Among the lines below, take the one holding "Představujeme 3 nejlevnější", the one holding "Für weitere Details, Fragen oder Wünsche", and all lines between them. Set them down exactly.

------------

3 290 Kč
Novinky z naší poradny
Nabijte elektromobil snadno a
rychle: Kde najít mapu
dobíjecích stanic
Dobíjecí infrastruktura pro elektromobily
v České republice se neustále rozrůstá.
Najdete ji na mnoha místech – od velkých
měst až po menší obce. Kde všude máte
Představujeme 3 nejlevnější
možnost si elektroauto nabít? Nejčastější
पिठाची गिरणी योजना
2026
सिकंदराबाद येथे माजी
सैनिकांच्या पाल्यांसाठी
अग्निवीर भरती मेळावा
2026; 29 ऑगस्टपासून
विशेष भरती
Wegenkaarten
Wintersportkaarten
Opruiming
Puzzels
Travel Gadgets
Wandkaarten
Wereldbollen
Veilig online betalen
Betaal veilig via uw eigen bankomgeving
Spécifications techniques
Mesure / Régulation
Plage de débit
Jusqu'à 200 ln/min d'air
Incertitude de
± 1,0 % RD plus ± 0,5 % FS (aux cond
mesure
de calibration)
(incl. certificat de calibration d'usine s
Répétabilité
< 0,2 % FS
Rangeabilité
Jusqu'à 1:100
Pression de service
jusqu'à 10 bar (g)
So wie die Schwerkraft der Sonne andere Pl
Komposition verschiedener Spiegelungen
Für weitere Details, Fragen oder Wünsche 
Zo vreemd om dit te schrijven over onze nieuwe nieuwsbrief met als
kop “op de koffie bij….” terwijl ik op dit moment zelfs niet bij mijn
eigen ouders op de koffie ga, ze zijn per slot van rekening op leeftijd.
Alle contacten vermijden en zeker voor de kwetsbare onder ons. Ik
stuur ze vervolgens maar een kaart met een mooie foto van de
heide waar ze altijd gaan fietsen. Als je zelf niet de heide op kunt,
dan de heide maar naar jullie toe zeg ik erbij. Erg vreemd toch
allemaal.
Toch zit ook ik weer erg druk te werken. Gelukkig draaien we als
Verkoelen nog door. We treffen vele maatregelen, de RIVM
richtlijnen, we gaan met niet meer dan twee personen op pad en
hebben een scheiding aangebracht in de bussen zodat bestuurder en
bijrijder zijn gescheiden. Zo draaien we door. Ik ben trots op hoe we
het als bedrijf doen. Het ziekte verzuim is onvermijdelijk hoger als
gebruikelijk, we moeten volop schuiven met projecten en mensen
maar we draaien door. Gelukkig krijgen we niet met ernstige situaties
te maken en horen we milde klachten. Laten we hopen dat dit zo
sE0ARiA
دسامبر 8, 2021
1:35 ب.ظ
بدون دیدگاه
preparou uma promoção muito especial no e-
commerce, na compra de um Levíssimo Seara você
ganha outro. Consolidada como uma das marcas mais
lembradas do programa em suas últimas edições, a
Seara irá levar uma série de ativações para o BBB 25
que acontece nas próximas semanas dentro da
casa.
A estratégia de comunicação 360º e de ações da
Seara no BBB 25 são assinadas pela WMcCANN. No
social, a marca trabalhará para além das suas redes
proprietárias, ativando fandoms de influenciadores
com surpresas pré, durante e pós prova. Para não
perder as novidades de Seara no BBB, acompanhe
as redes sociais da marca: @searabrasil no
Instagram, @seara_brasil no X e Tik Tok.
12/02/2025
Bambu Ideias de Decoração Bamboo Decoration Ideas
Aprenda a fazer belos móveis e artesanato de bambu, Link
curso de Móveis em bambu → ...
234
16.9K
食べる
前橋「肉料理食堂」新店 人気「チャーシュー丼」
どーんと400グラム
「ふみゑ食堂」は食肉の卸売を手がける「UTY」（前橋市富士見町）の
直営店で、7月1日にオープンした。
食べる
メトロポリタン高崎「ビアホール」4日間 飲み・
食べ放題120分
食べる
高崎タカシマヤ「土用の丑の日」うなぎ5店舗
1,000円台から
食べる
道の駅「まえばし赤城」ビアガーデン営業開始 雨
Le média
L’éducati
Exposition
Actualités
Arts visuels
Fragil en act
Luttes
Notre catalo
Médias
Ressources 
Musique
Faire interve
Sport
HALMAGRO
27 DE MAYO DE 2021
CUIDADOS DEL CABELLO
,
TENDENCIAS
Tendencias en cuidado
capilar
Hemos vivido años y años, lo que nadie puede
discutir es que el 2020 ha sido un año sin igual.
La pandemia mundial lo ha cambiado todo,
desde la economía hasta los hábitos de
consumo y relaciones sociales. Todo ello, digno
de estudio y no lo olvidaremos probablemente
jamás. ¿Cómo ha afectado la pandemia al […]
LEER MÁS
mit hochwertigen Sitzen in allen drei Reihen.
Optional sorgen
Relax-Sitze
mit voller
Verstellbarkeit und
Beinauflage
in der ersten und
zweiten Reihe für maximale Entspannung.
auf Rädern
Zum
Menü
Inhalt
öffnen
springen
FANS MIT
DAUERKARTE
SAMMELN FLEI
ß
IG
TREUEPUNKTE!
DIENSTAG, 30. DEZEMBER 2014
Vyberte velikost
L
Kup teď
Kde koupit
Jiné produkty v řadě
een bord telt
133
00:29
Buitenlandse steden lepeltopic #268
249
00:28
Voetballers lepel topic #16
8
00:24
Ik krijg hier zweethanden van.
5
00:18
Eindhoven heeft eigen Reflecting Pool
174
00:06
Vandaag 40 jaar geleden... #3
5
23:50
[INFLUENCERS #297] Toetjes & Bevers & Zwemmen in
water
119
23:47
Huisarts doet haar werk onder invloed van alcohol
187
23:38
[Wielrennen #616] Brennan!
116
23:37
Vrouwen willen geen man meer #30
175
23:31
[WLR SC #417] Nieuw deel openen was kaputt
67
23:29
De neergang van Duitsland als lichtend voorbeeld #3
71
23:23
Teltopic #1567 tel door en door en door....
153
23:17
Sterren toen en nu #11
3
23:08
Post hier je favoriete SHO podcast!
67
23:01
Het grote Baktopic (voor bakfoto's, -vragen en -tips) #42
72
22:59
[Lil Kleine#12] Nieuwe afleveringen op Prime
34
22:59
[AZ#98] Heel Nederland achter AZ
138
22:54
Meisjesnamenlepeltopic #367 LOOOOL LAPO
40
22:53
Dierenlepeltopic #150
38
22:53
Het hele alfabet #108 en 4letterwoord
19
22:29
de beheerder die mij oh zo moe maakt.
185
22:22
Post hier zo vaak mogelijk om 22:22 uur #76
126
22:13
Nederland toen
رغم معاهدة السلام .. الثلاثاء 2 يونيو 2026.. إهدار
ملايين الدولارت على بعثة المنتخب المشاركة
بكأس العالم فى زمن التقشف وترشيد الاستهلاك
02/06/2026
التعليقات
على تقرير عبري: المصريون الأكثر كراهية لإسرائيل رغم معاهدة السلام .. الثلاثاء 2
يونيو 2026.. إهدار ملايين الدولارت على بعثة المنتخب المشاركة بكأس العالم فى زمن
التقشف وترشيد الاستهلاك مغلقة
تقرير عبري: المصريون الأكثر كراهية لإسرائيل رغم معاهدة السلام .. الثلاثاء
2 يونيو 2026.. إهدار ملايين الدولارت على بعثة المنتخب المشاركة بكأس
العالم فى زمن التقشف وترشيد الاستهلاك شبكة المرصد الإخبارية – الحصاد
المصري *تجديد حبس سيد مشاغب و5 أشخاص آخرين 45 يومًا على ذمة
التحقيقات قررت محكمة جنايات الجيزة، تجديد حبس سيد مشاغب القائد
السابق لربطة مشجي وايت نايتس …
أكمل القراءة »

------------

Result for this task >>
Představujeme 3 nejlevnější
možnost si elektroauto nabít? Nejčastější
पिठाची गिरणी योजना
2026
सिकंदराबाद येथे माजी
सैनिकांच्या पाल्यांसाठी
अग्निवीर भरती मेळावा
2026; 29 ऑगस्टपासून
विशेष भरती
Wegenkaarten
Wintersportkaarten
Opruiming
Puzzels
Travel Gadgets
Wandkaarten
Wereldbollen
Veilig online betalen
Betaal veilig via uw eigen bankomgeving
Spécifications techniques
Mesure / Régulation
Plage de débit
Jusqu'à 200 ln/min d'air
Incertitude de
± 1,0 % RD plus ± 0,5 % FS (aux cond
mesure
de calibration)
(incl. certificat de calibration d'usine s
Répétabilité
< 0,2 % FS
Rangeabilité
Jusqu'à 1:100
Pression de service
jusqu'à 10 bar (g)
So wie die Schwerkraft der Sonne andere Pl
Komposition verschiedener Spiegelungen
Für weitere Details, Fragen oder Wünsche 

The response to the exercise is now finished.